= Beginning of Section =

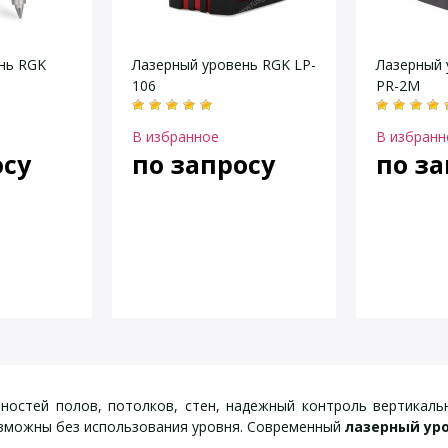
нь RGK
Лазерный уровень RGK LP-
Лазерный 
106
PR-2M
В избранное
В избранн
осу
по запросу
по за
ностей полов, потолков, стен, надежный контроль вертикаль
зможны без использования уровня. Современный
лазерный уро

= End of Section =

Exercise details:
For the material above, give every line again exactly and leave out the pictures.

Exercise result:
нь RGK
Лазерный уровень RGK LP-
Лазерный 
106
PR-2M
В избранное
В избранн
осу
по запросу
по за
ностей полов, потолков, стен, надежный контроль вертикаль
зможны без использования уровня. Современный
лазерный уро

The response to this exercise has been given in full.